Source data:

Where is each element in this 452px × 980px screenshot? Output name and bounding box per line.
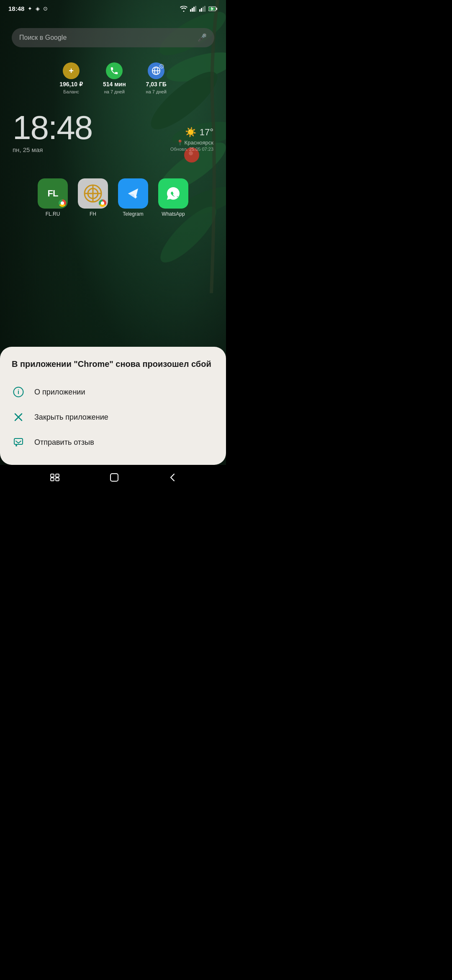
minutes-icon [106, 62, 123, 79]
app-row: FL FL.RU FH [0, 178, 226, 217]
balance-icon: + [63, 62, 80, 79]
svg-rect-43 [110, 474, 118, 481]
svg-rect-9 [190, 9, 191, 12]
svg-text:i: i [18, 389, 19, 395]
svg-rect-39 [51, 474, 54, 477]
close-app-icon [12, 410, 25, 424]
fh-label: FH [90, 211, 96, 217]
fh-icon [78, 178, 108, 209]
clock-section: 18:48 пн, 25 мая [13, 111, 92, 153]
send-feedback-label: Отправить отзыв [34, 438, 94, 447]
signal-icon [190, 6, 197, 12]
person-icon: ✦ [28, 5, 32, 12]
close-app-action[interactable]: Закрыть приложение [12, 405, 214, 430]
fl-ru-icon: FL [38, 178, 68, 209]
send-feedback-action[interactable]: Отправить отзыв [12, 430, 214, 455]
svg-rect-13 [199, 9, 200, 12]
svg-rect-12 [195, 6, 196, 12]
chrome-badge-fl [58, 199, 67, 208]
balance-value: 196,10 ₽ [59, 81, 83, 88]
svg-rect-41 [51, 478, 54, 481]
svg-point-38 [15, 445, 17, 446]
svg-rect-11 [193, 7, 195, 12]
app-item-fh[interactable]: FH [78, 178, 108, 217]
weather-section: ☀️ 17° 📍 Красноярск Обновл. 25.05 07:23 [170, 127, 213, 153]
search-placeholder: Поиск в Google [19, 34, 193, 41]
minutes-value: 514 мин [103, 81, 126, 88]
svg-rect-18 [216, 8, 218, 10]
minutes-label: на 7 дней [104, 89, 125, 94]
whatsapp-icon-wrapper [158, 178, 188, 209]
status-left: 18:48 ✦ ◈ ⊙ [8, 5, 48, 12]
carrier-item-data[interactable]: ⚙ 7,03 ГБ на 7 дней [146, 62, 167, 94]
carrier-item-balance[interactable]: + 196,10 ₽ Баланс [59, 62, 83, 94]
status-time: 18:48 [8, 5, 24, 12]
fl-ru-icon-wrapper: FL [38, 178, 68, 209]
back-button[interactable] [169, 473, 176, 482]
app-item-telegram[interactable]: Telegram [118, 178, 148, 217]
telegram-icon [118, 178, 148, 209]
fh-icon-wrapper [78, 178, 108, 209]
send-feedback-icon [12, 436, 25, 449]
svg-rect-42 [56, 478, 59, 481]
signal2-icon [199, 6, 206, 12]
telegram-label: Telegram [123, 211, 143, 217]
clock-weather-section: 18:48 пн, 25 мая ☀️ 17° 📍 Красноярск Обн… [0, 98, 226, 153]
nav-bar [0, 465, 226, 490]
app-item-fl-ru[interactable]: FL FL.RU [38, 178, 68, 217]
carrier-widget: + 196,10 ₽ Баланс 514 мин на 7 дней ⚙ 7,… [0, 62, 226, 94]
settings-corner-icon: ⚙ [159, 62, 164, 70]
app-item-whatsapp[interactable]: WhatsApp [158, 178, 188, 217]
about-app-icon: i [12, 385, 25, 399]
carrier-item-minutes[interactable]: 514 мин на 7 дней [103, 62, 126, 94]
location-icon: 📍 [177, 139, 183, 146]
whatsapp-logo-svg [164, 185, 182, 202]
about-app-label: О приложении [34, 388, 85, 397]
status-bar: 18:48 ✦ ◈ ⊙ [0, 0, 226, 15]
svg-rect-15 [203, 7, 204, 12]
about-app-action[interactable]: i О приложении [12, 379, 214, 405]
close-app-label: Закрыть приложение [34, 413, 108, 422]
data-label: на 7 дней [146, 89, 167, 94]
whatsapp-label: WhatsApp [162, 211, 185, 217]
data-value: 7,03 ГБ [146, 81, 167, 88]
svg-rect-10 [192, 8, 193, 12]
clock-time: 18:48 [13, 111, 92, 144]
home-button[interactable] [110, 473, 119, 482]
weather-city: 📍 Красноярск [170, 139, 213, 146]
weather-updated: Обновл. 25.05 07:23 [170, 147, 213, 152]
svg-rect-16 [204, 6, 205, 12]
crash-dialog: В приложении "Chrome" снова произошел сб… [0, 347, 226, 465]
fl-ru-label: FL.RU [46, 211, 60, 217]
whatsapp-icon [158, 178, 188, 209]
svg-rect-40 [56, 474, 59, 477]
shield-icon: ◈ [36, 5, 40, 12]
chrome-badge-fh [98, 199, 107, 208]
mic-icon[interactable]: 🎤 [198, 33, 207, 42]
status-right [180, 6, 218, 12]
wifi-icon [180, 6, 187, 12]
svg-rect-14 [201, 8, 202, 12]
balance-label: Баланс [63, 89, 79, 94]
weather-temperature: 17° [200, 127, 213, 138]
recent-apps-button[interactable] [50, 474, 59, 481]
crash-dialog-title: В приложении "Chrome" снова произошел сб… [12, 358, 214, 369]
telegram-icon-wrapper [118, 178, 148, 209]
search-bar[interactable]: Поиск в Google 🎤 [12, 28, 214, 47]
shield2-icon: ⊙ [43, 5, 48, 12]
battery-icon [208, 6, 218, 11]
telegram-logo-svg [125, 185, 141, 202]
weather-top: ☀️ 17° [170, 127, 213, 138]
clock-date: пн, 25 мая [13, 146, 92, 153]
sun-icon: ☀️ [185, 127, 196, 138]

**Prompt:** Search the records for the word "снова", then list every line that has it.

**Solution for this task:**
crash-dialog: В приложении "Chrome" снова произошел сб… [0, 347, 226, 465]
crash-dialog-title: В приложении "Chrome" снова произошел сб… [12, 358, 214, 369]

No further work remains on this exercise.